Et ici on est en plein dedans ! Nous pensons en effet, à l’image du mouvement "Critical Mass" pour le vélo, que lorsque la communauté sera assez nombreuse et influente, la "bascule" se fera (presque) naturellement. Mais comme on n’y est pas encore, toute initiative de ce type est la bienvenue !

Si vous lisez ceci, c’est que vous êtes vraisemblablement un utilisateur convaincu de logiciels libres. Nul besoin donc de vous faire un dessin. Le milieu de l’informatique grand public est aujourd’hui sous le joug d’une situation monopolistique d’une grande société. Monopole est en effet le terme approprié car 99% des utilisateurs ne savent même pas qu’il existe une alternative à la solution de cette société. En tant qu’utilisateurs de logiciels libres, c’est à nous qu’incombe la tâche de combattre cette désinformation.

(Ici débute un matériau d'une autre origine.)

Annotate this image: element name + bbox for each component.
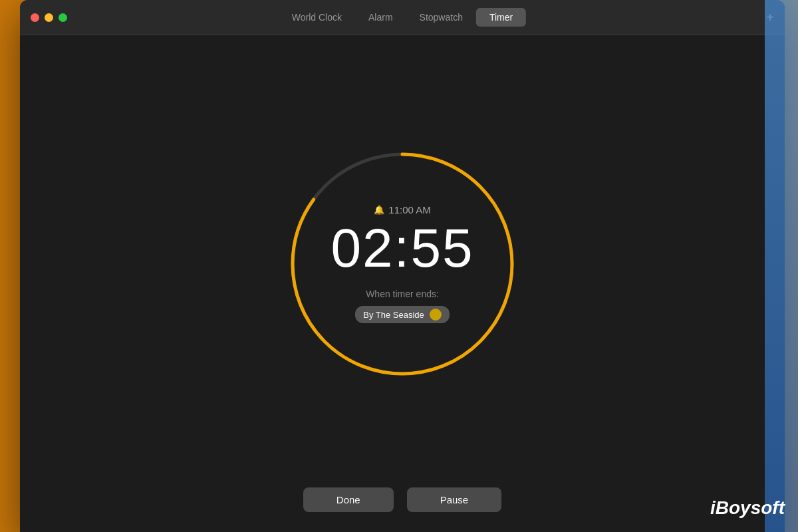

Chaque jour, nous utilisons des logiciels libres et nous en profitons. Les développeurs de ces logiciels libres n’ont pas les moyens financiers de lancer de vastes campagnes marketing ou de rencontrer des chefs d’états. C’est donc de notre devoir d’utilisateur de faire connaître et de promouvoir le logiciel libre auprès de tous les utilisateurs d’informatique, quels qu’ils soient.

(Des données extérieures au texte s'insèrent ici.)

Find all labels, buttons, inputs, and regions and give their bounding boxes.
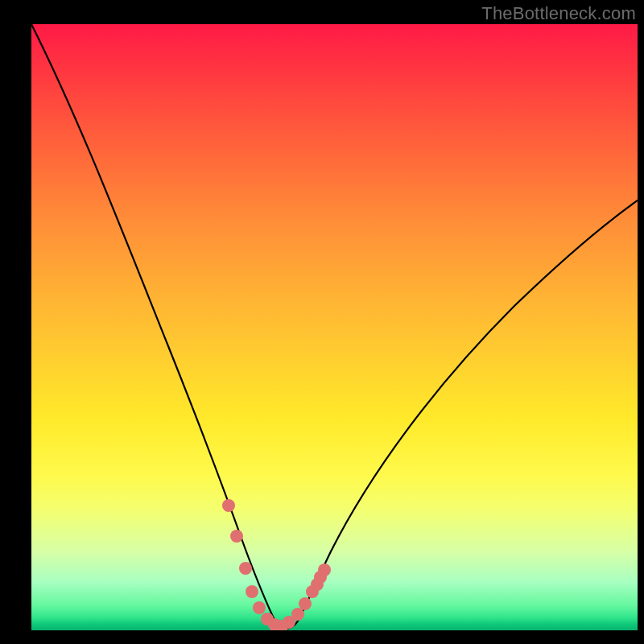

Nombreux sont ceux d’entre nous qui s’investissent dans cette tâche en organisant ponctuellement des "install party", des soirées d’informations et des conférences, en créant des sites webs. Ces efforts sont louables et doivent être continués. Malheureusement, de par leur nature ils touchent surtout un public déjà interressé si pas déjà conquis à la cause. Nous devons donc coordonner nos efforts pour faire parvenir notre information au grand public. Pour ce faire nous disposons de deux moyens :

  • La communication de masse
  • Le bouche-à-oreille (c’est comme un peer-to-peer mais physiquement)

La communication de masse peut-être envisagée de diverses manières. Nous devons organiser des actions ponctuelles, comme le projet de Spot Radio pour le logiciel libre ( http://spot.doublehp.org/wiki/ ), dans la mesure de nos moyens. Nous devons aussi contacter les journalistes susceptibles de diffuser notre information dans les médias grands publics. Si ce dernier domaine est déjà très bien pris en charge par l’AFUL (www.aful.org) et l’APRIL (www.april.org), il ne faut pas négliger l’aspect personnel d’un contact avec un journaliste. Nous ne devons donc pas hésiter de parler des logiciels libres aux éventuels journalistes de notre entourage.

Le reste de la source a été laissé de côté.